Open Firmware is extremely cool. It's not just something to write boot loaders in, it's a real operating system. But more than that, it's just really, really neat.

First off, there's the nature of Forth, Open Firmware (from here on OF)'s language. Forth is a highly functional language. You generally write little simple functions, and build on them in higher-level (but still small) functions up to the top of the program.

The thing is, every function you define is actually compiled! So although it's stored as machine-independent ASCII Forth source or FCode, it's executed natively, very fast. And it's compact from the functionalism.

Next is the driver support. From OF, you can access your Mac's disk drives, flash its blinkenlights, control its graphics with some basic drawing commands, handle user input from the keyboard and mouse, and, if you're into lower-level stuff, fool with logical-to-physical memory mapping and turn a multiprocessing Mac's CPUs on and off (tho that last I haven't done yet). When I write an OS, it'll just keep OF alive in a process space and access the drivers every Mac has in firmware.

So how do you learn how to use this wonderful creature? There isn't much documentation out there. The best resource I've seen is Sun's documentation for OpenBoot, which is essentially the same thing. Google for the Sun OpenBoot AnswerBook. It's tedious to look through the big dictionary appendix, tho. If you want something more convenient, get the IEEE 1275 spec from Global Engineering Documents. That might be a little expensive for the hobbyist tho, and it comes in an unhandsomely unbound stack of white copier paper :v(.

Aside from that, look at the Forth built into your Mac by using the see and sifting commands. See (someword) gives you a pretty-printed disassembly, and sifting (string) gives you all the words containing a given string.

Just a few corrections to the above posts... an OF program, in FCode, resides on every Mac PCI card. Its main purpose is to allow a booting system to build a schematic of itself and its peripherals, and its peripherals' peripherals, which is saved in the Name Registry (in the case of the Mac OS). Bootloader stuff is kind of a secondary function that OF takes on because it's such a good general-purpose OS. Many of OF's more advanced features result from the demands of dealing with a filesystem on disk and interacting with the user.

Also, the standard is ANS Forth, not ANSI. Not to be anal.

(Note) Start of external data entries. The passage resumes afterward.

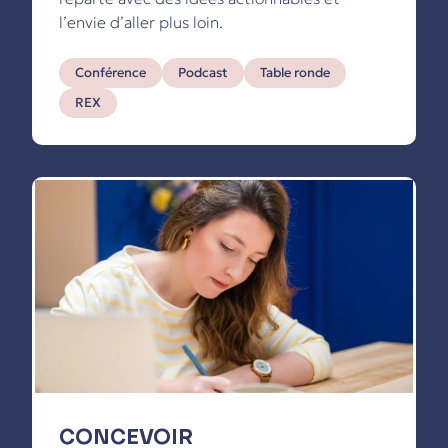
l’envie d’aller plus loin.
Conférence
Podcast
Table ronde
REX
CONCEVOIR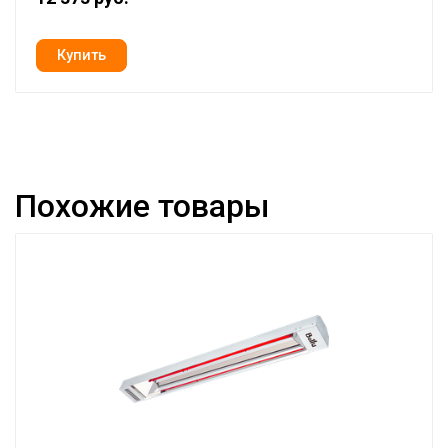
Похожие товары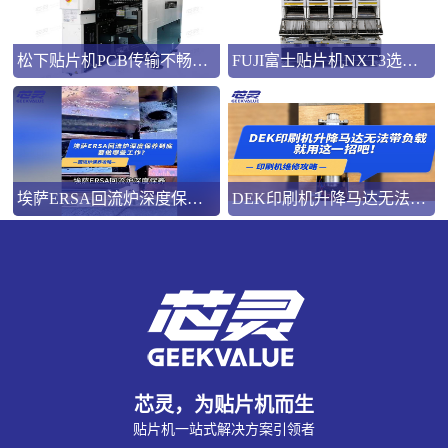
松下贴片机PCB传输不畅的原因与处理方法
FUJI富士贴片机NXT3选M3 III还是M6三代机？看完这篇告别纠结！
埃萨ERSA回流炉深度保养，到底要做哪些工作？
DEK印刷机升降马达无法带负载就用这一招吧！
芯灵，为贴片机而生
贴片机一站式解决方案引领者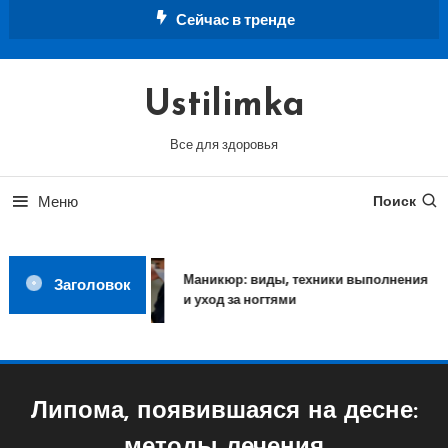
Перейти
Сейчас в тренде
к
содержимому
Ustilimka
Все для здоровья
Меню
Поиск
Маникюр: виды, техники выполнения
Заголовок
и уход за ногтями
Липома, появившаяся на десне: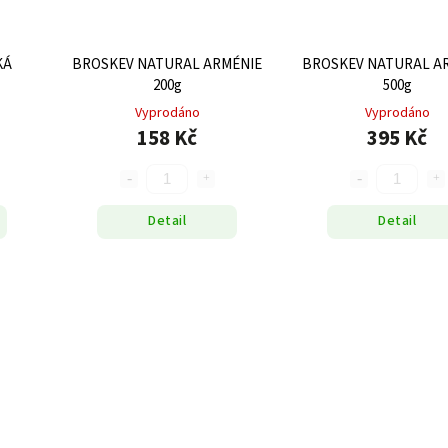
KÁ
BROSKEV NATURAL ARMÉNIE
BROSKEV NATURAL A
200g
500g
Vyprodáno
Vyprodáno
158 Kč
395 Kč
Detail
Detail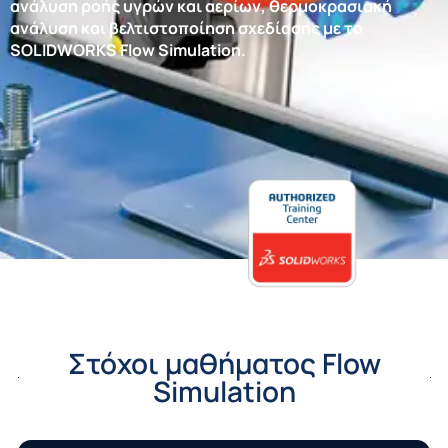
ανάλυση ροής υγρών και αερίων, θερμοκρασιακή
ανάλυση και βελτιστοποίηση σχεδίασης με το
SOLIDWORKS Flow Simulation.
Στόχοι μαθήματος Flow
Simulation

OFPong runs as a file loaded into OF from a serial port (or, disk or network connection in the case of my OFPong 1.1). So your Mac can't really play Pong with no external storage connected. (Actually, it might be possible to load it into NVRAM, but AFAIK nobody's ever done it and it wouldn't improve the coolness factor that much.)

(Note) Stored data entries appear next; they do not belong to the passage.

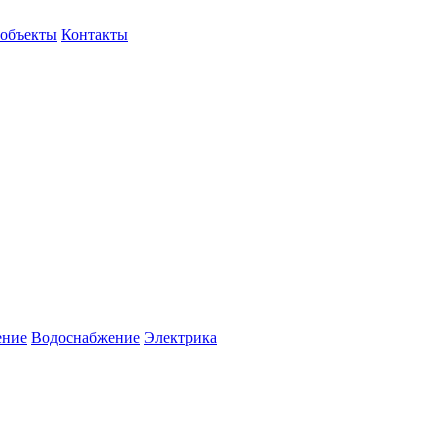
объекты
Контакты
ение
Водоснабжение
Электрика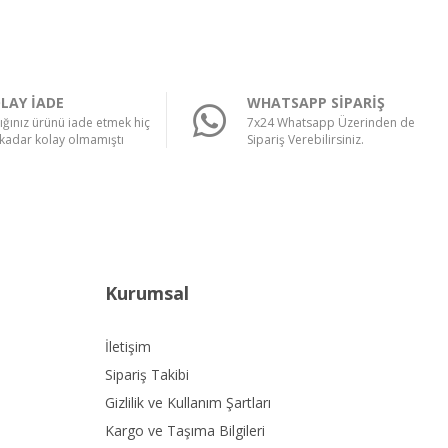
LAY İADE
WHATSAPP SİPARİŞ
ığınız ürünü iade etmek hiç
7x24 Whatsapp Üzerinden de
kadar kolay olmamıştı
Sipariş Verebilirsiniz.
Kurumsal
İletişim
Sipariş Takibi
Gizlilik ve Kullanım Şartları
Kargo ve Taşıma Bilgileri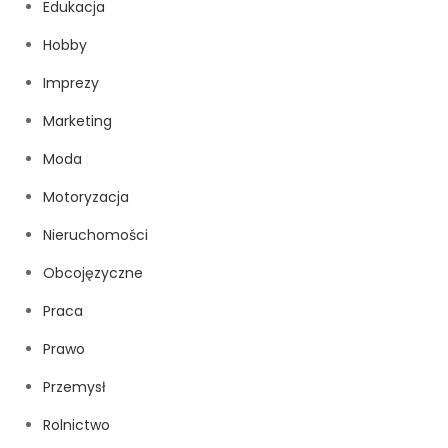
Edukacja
Hobby
Imprezy
Marketing
Moda
Motoryzacja
Nieruchomości
Obcojęzyczne
Praca
Prawo
Przemysł
Rolnictwo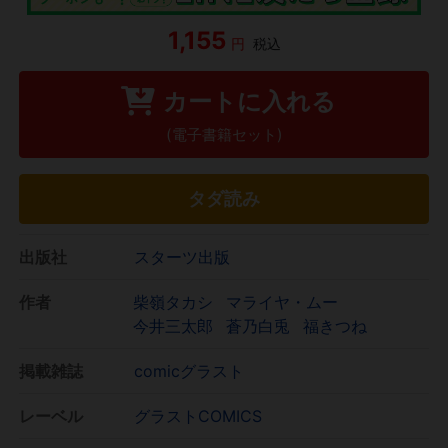
1,155
円
税込
カートに入れる
(電子書籍セット)
タダ読み
出版社
スターツ出版
作者
柴嶺タカシ
マライヤ・ムー
今井三太郎
蒼乃白兎
福きつね
掲載雑誌
comicグラスト
レーベル
グラストCOMICS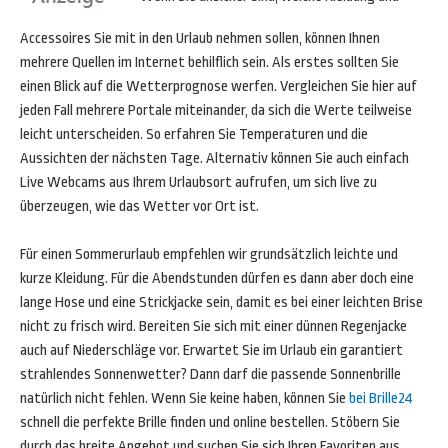
Accessoires Sie mit in den Urlaub nehmen sollen, können Ihnen
mehrere Quellen im Internet behilflich sein. Als erstes sollten Sie
einen Blick auf die Wetterprognose werfen. Vergleichen Sie hier auf
jeden Fall mehrere Portale miteinander, da sich die Werte teilweise
leicht unterscheiden. So erfahren Sie Temperaturen und die
Aussichten der nächsten Tage. Alternativ können Sie auch einfach
Live Webcams aus Ihrem Urlaubsort aufrufen, um sich live zu
überzeugen, wie das Wetter vor Ort ist.
Für einen Sommerurlaub empfehlen wir grundsätzlich leichte und
kurze Kleidung. Für die Abendstunden dürfen es dann aber doch eine
lange Hose und eine Strickjacke sein, damit es bei einer leichten Brise
nicht zu frisch wird. Bereiten Sie sich mit einer dünnen Regenjacke
auch auf Niederschläge vor. Erwartet Sie im Urlaub ein garantiert
strahlendes Sonnenwetter? Dann darf die passende Sonnenbrille
natürlich nicht fehlen. Wenn Sie keine haben, können Sie
bei Brille24
schnell die perfekte Brille finden und online bestellen. Stöbern Sie
durch das breite Angebot und suchen Sie sich Ihren Favoriten aus.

Finally, to reiterate the point made by everyone else here already - you can reset your Mac with cmd-opt-p-r if something goes wrong. You are very unlikely to make something go wrong, however, unless you fool with the nvset command (which you shouldn't). Using this key combo won't clear your preferences folder or anything - it mainly resets the clock, your default startup drive and startup screen.

So have fun OF-hacking. And sing the open firmware song as you do!